# LUCASTH - Editorial

Author: Zhuolin Yang
Tester: Hanlin Ren
Editorialist: Hanlin Ren

HARD

### PREREQUISITES:

Fast Fourier Transform, Divide and Conquer, Lucas Theorem

### PROBLEM:

Let f(n,k) be the sum of products of all size-k subsets of [n]=\{1,2,\dots,n\}. Formally

f(n,k)=\sum_{S\subseteq[n],|S|=k}\prod_{x\in S}x.

Given n\le 10^{501} and prime p\le 10^5, how many ways are there to select a k from 0 to n such that f(n,k) is not divisible by p?

### QUICK EXPLANATION:

• The answer is the number of nonzero coefficients of P(x)=\prod_{i=1}^n(x+i), under modulo p;
• Let c=\lfloor n/p\rfloor, b=n\bmod p. Then P(x)\equiv f(x)g(x) \pmod p, where f(x)=[\prod_{i=1}^p(x+i)]^c and g(x)=\prod_{i=1}^b(x+i);
• You can observe the fact that \prod_{i=1}^p(x+i)\equiv (x^p-x)\pmod p;
• Let \Delta(P) be the number of nonzero coefficients of polynomial P, then \Delta(P)=\Delta(f)\Delta(g), since f has “gap” p-1 and \deg(g) < p-1;
• \Delta(f) can be computed by Lucas Theorem; g can be computed by divide-and-conquer and FFT;
• The time complexity is the addition of two parts: converting n to p-ary which costs O(\log^2 n), and computing g which costs O(p\log^2 p).

### EXPLANATION:

In this subtask, n\le 5000. Let f[i][j] be the product of size-j subsets of \{1,2,\dots,i\}. Then we can obtain the following dp equation:

f[i][j]=f[i-1][j]+i\cdot f[i-1][j-1].

This is because, if we choose i into our subset, the product should be i\cdot f[i-1][j-1]; otherwise it should be f[i-1][j].
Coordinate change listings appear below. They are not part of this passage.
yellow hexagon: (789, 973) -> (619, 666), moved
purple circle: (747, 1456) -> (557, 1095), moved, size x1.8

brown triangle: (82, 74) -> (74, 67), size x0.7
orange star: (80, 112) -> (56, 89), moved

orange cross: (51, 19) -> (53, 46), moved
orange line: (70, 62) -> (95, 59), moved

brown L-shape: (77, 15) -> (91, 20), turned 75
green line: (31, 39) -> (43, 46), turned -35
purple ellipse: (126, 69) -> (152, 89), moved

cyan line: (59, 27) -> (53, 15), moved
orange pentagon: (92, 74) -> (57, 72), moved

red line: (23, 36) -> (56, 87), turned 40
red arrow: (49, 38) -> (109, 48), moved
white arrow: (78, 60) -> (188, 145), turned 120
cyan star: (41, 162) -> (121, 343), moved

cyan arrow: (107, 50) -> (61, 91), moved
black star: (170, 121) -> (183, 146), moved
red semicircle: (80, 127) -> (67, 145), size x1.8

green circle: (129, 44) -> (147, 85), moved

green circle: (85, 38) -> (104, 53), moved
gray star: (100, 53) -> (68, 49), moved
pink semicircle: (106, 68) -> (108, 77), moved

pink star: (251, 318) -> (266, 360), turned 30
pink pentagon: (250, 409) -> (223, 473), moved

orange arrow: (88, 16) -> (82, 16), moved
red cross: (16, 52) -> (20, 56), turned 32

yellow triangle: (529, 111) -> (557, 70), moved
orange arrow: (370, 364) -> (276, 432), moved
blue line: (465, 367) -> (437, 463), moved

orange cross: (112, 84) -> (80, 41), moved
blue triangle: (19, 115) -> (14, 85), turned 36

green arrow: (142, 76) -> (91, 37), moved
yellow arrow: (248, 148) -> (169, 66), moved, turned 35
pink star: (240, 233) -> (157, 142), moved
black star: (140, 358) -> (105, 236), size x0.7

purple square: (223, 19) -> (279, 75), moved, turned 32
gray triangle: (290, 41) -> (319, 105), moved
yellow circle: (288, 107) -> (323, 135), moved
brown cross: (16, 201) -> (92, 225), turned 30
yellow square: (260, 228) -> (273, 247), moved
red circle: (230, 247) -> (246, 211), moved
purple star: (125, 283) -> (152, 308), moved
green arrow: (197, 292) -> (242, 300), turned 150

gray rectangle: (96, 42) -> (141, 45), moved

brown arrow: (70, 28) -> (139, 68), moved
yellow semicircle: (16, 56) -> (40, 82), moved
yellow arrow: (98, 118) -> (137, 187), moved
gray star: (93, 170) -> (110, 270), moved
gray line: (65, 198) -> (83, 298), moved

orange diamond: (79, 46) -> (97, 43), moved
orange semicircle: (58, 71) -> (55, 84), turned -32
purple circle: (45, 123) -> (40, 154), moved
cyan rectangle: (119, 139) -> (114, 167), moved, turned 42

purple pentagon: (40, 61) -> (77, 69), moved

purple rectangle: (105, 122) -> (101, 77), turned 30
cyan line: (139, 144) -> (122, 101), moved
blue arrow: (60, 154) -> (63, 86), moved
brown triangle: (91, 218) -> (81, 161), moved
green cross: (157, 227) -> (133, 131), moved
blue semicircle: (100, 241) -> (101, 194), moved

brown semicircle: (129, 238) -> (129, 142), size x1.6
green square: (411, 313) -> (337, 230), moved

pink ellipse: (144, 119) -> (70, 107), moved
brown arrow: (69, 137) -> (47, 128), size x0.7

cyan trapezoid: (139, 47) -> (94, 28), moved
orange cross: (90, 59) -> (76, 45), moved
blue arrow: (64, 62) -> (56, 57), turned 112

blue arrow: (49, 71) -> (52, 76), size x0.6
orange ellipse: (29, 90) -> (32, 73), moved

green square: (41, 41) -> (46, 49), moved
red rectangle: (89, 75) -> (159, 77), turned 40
We can compute f[\cdot][\cdot] in O(n^2) time and then compute the answer.

In this subtask, n\le 200000. We need an observation: f(n,k) is the coefficient of x^{n-k} in the polynomial

\prod_{i=1}^n(x+i)=(x+1)(x+2)\dots(x+n).

Why is that? Suppose we want to compute the coefficient of x^{n-k} of above polynomial. Think about how you multiply polynomials, and you’ll realize that it’s just the sum of products over all choices of k subsets of \{1,2,\dots,n\}, which is the definition of f(n,k).

Now the task becomes to compute the product of n polynomials of the form (x+i). This can be done by divide and conquer, along with FFT. Let A(x) be the product of the first half of (x+i)'s, and B(x) be the product of rest (x+i)'s. We compute A(x) and B(x) recursively, and then compute A(x)\cdot B(x) by FFT. The time complexity is T(n)=2T(n/2)+O(n\log n), so T(n)=O(n\log^2 n). This idea is illustrated by the following pseudocode, where MUL(S) computes \prod_{s\in S}(x+s).

MUL(S)
if (|S| == 1) then return (x+s[0])
partition S into two sets S_1, S_2, each of size roughly |S|/2
A = MUL(S_1)
B = MUL(S_2)
return A*B //A*B is computed by FFT


After that, we just count the number of coefficients which can’t be divided by p.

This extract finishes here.